My most treasured mate during this time though was Timmy. He lived on a pretty decent sized farm, had wonderful parents, a super cool big brother, a hot big sister and an attic room! I went and stayed there as often as I could!! During these trips I learned to drive, shoot, roll a go-cart, skin rabbits, kangaroos and possums, wrestle sheep, slide cars around on gravel roads and ride a motorcycle (poorly at first) which was to become a lifelong love.
These were some of the very best times in my life and what makes me laugh now is that these were pretty standard weekends for these country lads……I couldn’t believe how amazing it was!! I got really sick on one of these visit’s and I simply couldn’t get out of bed, sweating and aching all over. In the midst of this I remember Timmy saying something like’ “Well if you didn’t want to come you should have just said”…….bloody hell, if only he had known how much I loved being there.
Around this time a couple of things happened that would start to form another great love of my life…. my love of hard rock guitar driven music. One of the older boarders (yr 10) was a completely mad bastard called Keany and Keany loved Metal! I remember one day he came up to our dorm (it was like the arrival of a Rock Star) and announced that we had to listen to his tape….which we duly did! This tape started with the classic intro to Iron Maidens track Number of the Beast which was played as loud as my little stereo could handle………I was immediately hooked! Keany blessed me by taping some of his favoured tracks and soon I was pissing everyone off with shitty recordings of Metallica, Venom, W.A.S.P. and Accept to name just a few……..much to my ex wife and daughters disgust I have never lost my love of Rock n Roll!!!

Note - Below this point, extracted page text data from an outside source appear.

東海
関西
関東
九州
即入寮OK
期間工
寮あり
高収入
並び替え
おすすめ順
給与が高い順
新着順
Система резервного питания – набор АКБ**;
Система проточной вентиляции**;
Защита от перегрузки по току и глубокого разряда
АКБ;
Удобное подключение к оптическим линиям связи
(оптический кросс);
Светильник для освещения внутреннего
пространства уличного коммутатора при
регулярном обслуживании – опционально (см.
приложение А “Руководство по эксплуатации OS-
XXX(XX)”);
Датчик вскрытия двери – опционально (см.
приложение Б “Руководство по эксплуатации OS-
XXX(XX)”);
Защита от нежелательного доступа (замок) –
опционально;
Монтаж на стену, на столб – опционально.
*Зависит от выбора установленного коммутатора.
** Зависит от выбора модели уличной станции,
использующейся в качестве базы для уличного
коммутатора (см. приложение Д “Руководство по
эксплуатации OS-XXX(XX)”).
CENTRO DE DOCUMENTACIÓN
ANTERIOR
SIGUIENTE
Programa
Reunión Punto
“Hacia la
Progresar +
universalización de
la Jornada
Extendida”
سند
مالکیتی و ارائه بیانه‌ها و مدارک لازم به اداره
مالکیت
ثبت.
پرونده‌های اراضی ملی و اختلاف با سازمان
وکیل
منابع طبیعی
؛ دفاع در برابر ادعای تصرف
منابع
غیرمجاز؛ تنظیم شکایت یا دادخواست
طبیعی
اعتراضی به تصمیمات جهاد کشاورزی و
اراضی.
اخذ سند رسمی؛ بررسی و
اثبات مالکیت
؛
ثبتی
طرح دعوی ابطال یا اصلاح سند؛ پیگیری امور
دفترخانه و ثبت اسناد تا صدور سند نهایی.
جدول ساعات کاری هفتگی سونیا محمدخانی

Around this time something pretty bad happened. I was living at Granmas place again and we were constantly fighting. During one of these rolling fights I walked away from her into the laundry area slamming the door behind me…..then I heard an awful scream. I turned and opened the door to see my Granma holding her hand in the air as blood flowed freely from her index finger….well what was left of her index finger anyway. She had gone to follow me through the door and had been reaching out as I slammed the door. I looked down and here was the top knuckle of her finger complete with nail lying on the floor below me. I picked the digit up and put it in the fridge ……as you do. The Ambulance was called, Granma was taken away and my Uncle arrived. He didn’t speak to me, just glared a lot. The whole thing just felt so surreal to me…..Holy shit…….I had cut my Granma’s finger off……and I didn’t even get a kicking!

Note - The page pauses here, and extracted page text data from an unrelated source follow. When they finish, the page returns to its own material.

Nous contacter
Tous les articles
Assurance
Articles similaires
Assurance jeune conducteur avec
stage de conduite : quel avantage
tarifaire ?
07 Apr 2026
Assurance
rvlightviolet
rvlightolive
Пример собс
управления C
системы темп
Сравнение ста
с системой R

Granma arrived home later that night minus a finger. I was sent to my room and no one wanted to speak to me for days. My Granma never let me forgot what I had done and often raised her shortened finger and reminded me what I had done. I probably should have felt worse than I did.

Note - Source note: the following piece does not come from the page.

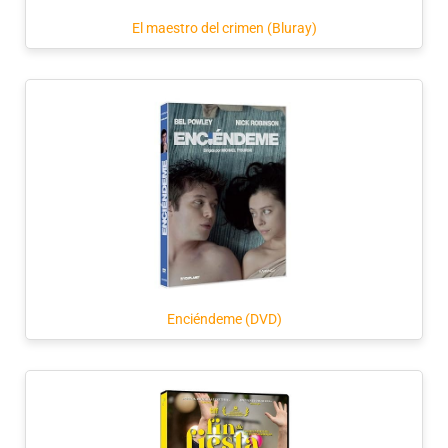
El maestro del crimen (Bluray)
Enciéndeme (DVD)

In year seven I really started to fuck about at school I’m not sure what exactly happened, maybe my new confidence kicked in, but I started goofing off in class and started getting heaps of laughs from class mates…….I loved it!! This new found positive attention from my peers was like a drug and the more I got the more I wanted. Part of the school rules were that each student had a school diary which had to be at school at all times. This diary was primarily for receiving both good notes and bad notes from teachers depending upon your behaviour. Upon receiving a bad note you had to present yourself outside the Middle School Principals office to have him sign off on the note and receive punishment………..I should have got my mail delivered to his office because I just about lived there!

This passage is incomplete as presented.